Selain untuk melindungi kepentingan pemohon yang memiliki itikad baik, prinsip merek terdaftar wajib digunakan juga untuk menghindari pengajuan pendaftaran yang bertujuan menghalangi pihak yang berkepentingan untuk mendaftarkan suatu merek agar dapat menggunakannya dalam perdagangan barang dan/atau jasa.
Yang dimaksud dengan "pemakaian terakhir" atau "penggunaan terakhir", menurut Prof. Rahmi Jened dalam bukunya Hukum Merek (Trademark law): Dalam Era Global dan Integrasi Ekonomi, hal. 305 menyatakan bahwa: "seharusnya "non-use" harus dihitung 3 (tiga) tahun dari pemakaian terakhir penggunaan merek dalam perdagangan barang dan/atau jasa. Namun dalam praktek hal ini tidak dipahami secara benar oleh penegak hukum";
Pembuktian tentang "pemakaian terakhir" atau "penggunaan terakhir", tidak diatur mekanisme dalam UU Merek DIG No. 20 Tahun 2016, dan hal ini diserahkan kepada praktek peradilan melalui Putusan_Putusan pada tingkat Pengadilan Niaga atau Mahkamah Agung R.I. Dan Mahkamah Agung R.I. dalam Putusannya  No. 646 K/Pdt.Sus-HKI/2021, Tanggal 07 Juni 2021, mensyaratkan dalam Gugatan Penghapusan haruslah disertai dengan Survey yang dilakukan oleh Lembaga Survey yang valid dan dapat dipercaya, selengkapnya kaidah hukum dimaksud dikutip sebagai berikut:
Bahwa Penggugat dalam gugatannya mendalilkan, bahwa secara faktual Tergugat tidak pernah menggunakan merek terdaftar milik Tergugat tersebut untuk suatu barang dan/atau memproduksi dan/atau memperdagangkan/menjual produkproduk dengan menggunakan merek terdaftar milik Tergugat selama 3 (tiga) tahun berturut-turut atau lebih dalam perdagangan barang dan/atau jasa yakni sejak tanggal pendaftaran (in casu tanggal 27 April 2016) hingga gugatan aquo diajukan dan didaftarkan oleh Penggugat ke Pengadilan Niaga pada Pengadilan Negeri Jakarta Pusat (in casu tanggal 21 September 2020);
Bahwa akan tetapi Penggugat tidak mendukung dalilnya dengan bukti dan hasil investigasi Penggugat berupa hasil survey yang membuktikan bahwa merek tersebut tidak digunakan selama 3 (tiga) tahun berturut-turut dalam perdagangan barang dan/atau jasa sejak tanggal pendaftaran atau sejak pemakaian terakhir dari beberapa kota di Indonesia dan dari lembaga survey yang valid dan dapat dipercaya, serta hasil investigasi Penggugat haruslah dapat dibuktikan secara nyata di dalam persidangan;
Dengan demikian kehadiran lembaga survey sangat dibutuhkan oleh pihak-pihak yang ingin mengajukan Gugatan Penghapusan oleh Pihak Ketiga yang berkepentingan , dengan persyaratan antara lain bergerak di bidang perusahaan penyedia jasa investigasi, survey pasar dan semacamnya yang menyediakan layanan investigasi dan pemantauan produk untuk menentukan ada tidaknya produk yang akan dihapus di pasaran Indonesia.
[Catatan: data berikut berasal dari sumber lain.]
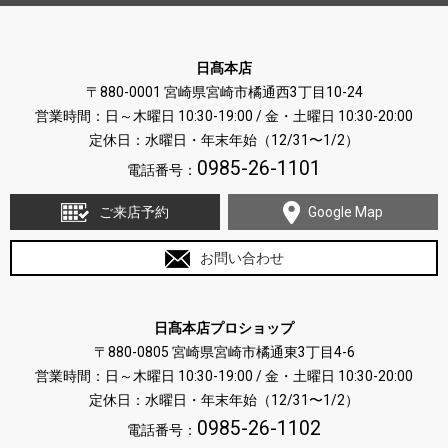
日髙本店
〒880-0001 宮崎県宮崎市橘通西3丁目10-24
営業時間：日～木曜日 10:30-19:00 / 金・土曜日 10:30-20:00
定休日：水曜日・年末年始（12/31〜1/2）
0985-26-1101
電話番号：
ご来店予約
Google Map
お問い合わせ
日髙本店プロショップ
〒880-0805 宮崎県宮崎市橘通東3丁目4-6
営業時間：日～木曜日 10:30-19:00 / 金・土曜日 10:30-20:00
定休日：水曜日・年末年始（12/31〜1/2）
0985-26-1102
電話番号：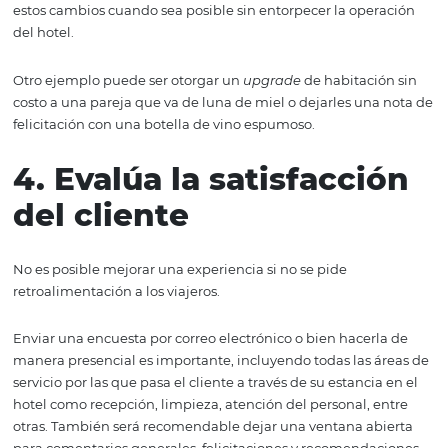
fácil adivinándole el pensamiento, pues muchas veces s
de vida no les permite afinar todos los detalles.
3. Consiente al invita
Este punto va muy de la mano con el anterior, se trata d
pequeñas cosas que puedan ser muy significativas para
nuestros huéspedes.
Los clientes valoran mucho la flexibilidad en los horarios,
que puedes darte a la tarea de investigar en qué horarios
viene bien hacer
check-in
y
check-out
y encontrar la fo
ofrecerles un mejor horario en caso de que no empate lo
viajeros necesitan con lo que el hotel ofrece. Eso sí, solo 
estos cambios cuando sea posible sin entorpecer la ope
del hotel.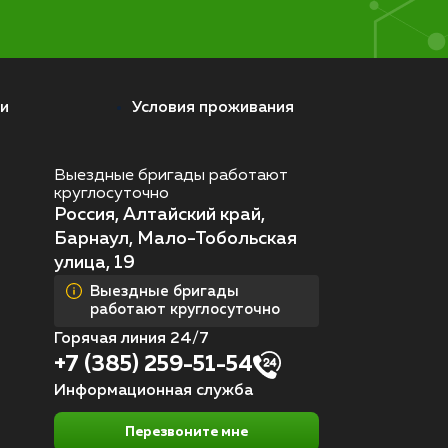
и
Условия проживания
Выездные бригады работают
круглосуточно
Россия, Алтайский край,
Барнаул, Мало-Тобольская
улица, 19
Выездные бригады
работают круглосуточно
Горячая линия 24/7
+7 (385) 259-51-54
Информационная служба
Перезвоните мне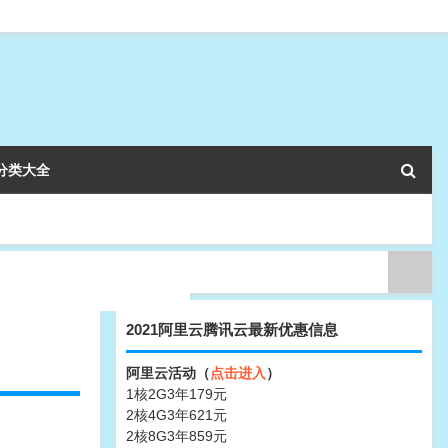
分类大全
2021阿里云腾讯云最新优惠信息
阿里云活动（
点击进入
）
1核2G3年179元
2核4G3年621元
2核8G3年859元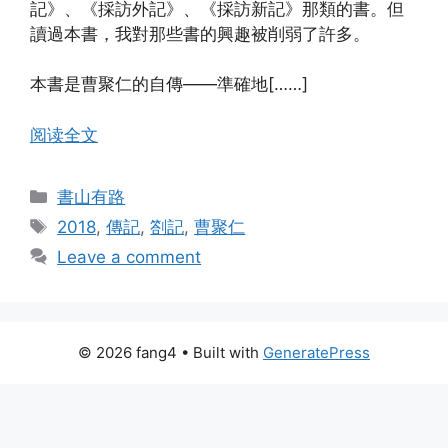
記》、《採訪外記》、《採訪新記》那類的書。但
讀過本書，我對那些書的興趣被削弱了許多。
本書是曹聚仁的自傳——準確地[……]
阅读全文
Categories
書山有路
Tags
2018
,
傳記
,
劄記
,
曹聚仁
Leave a comment
© 2026 fang4
• Built with
GeneratePress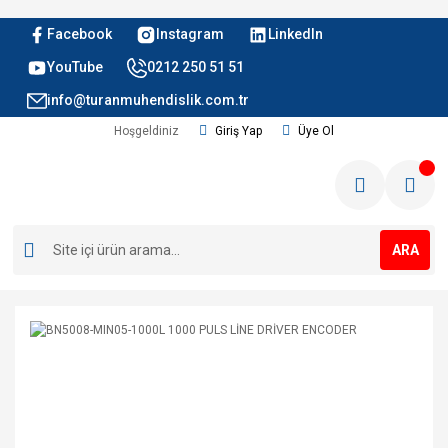
Facebook
Instagram
LinkedIn
YouTube
0212 250 51 51
info@turanmuhendislik.com.tr
Hoşgeldiniz
Giriş Yap
Üye Ol
ARA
PT. Integrity Indonesia (https://www.integrity-indonesia.com/), telah hadir memberikan solusi untuk kebutuhan survey pasar, ini tercermin dalam Putusan Pengadilan Niaga Jakarta Pusat No. 62/Pdt.Sus-Merek/2022/PN.Niaga.Jkt.Pst, tanggal 01 November 2022 yang telah berkekuatan hukum tetap (merek KYEC) maupun dalam Putusan Pengadilan Niaga Surabaya No. No. 1/Pdt.Sus-HKI/Merek/2023/PN. Niaga.Sby.tertanggal 21 Agustus 2023 yang telah berkekuatan hukum tetap (merek BABON).
Gugatan penghapusan merek terdaftar dapat dilakukan oleh pemilik merek, Menteri dan juga pihak ketiga. Kualifikasi pihak ketiga yang dapat mengajukan gugatan penghapusan merek adalah pihak-pihak lain selain pemilik merek atau Menteri, baik perseorangan, beberapa orang secara bersama-sama atau badan hukum yang memiliki kepentingan langsung yang diakui secara hukum, bukan hanya sekedar kemungkinan manfaat yang berhubungan dengan uang. Selain mempunyai suatu kepentingan, pihak ketiga juga harus beritikad baik yang berarti tidak meniru, tidak menjiplak atau tidak mengikuti merek pihak lain yang akan dihapuskan demi kepentingan usahanya sehingga akan mengakibatkan kondisi persaingan sehat, tidak mengecoh, atau tidak menyesatkan konsumen nantinya.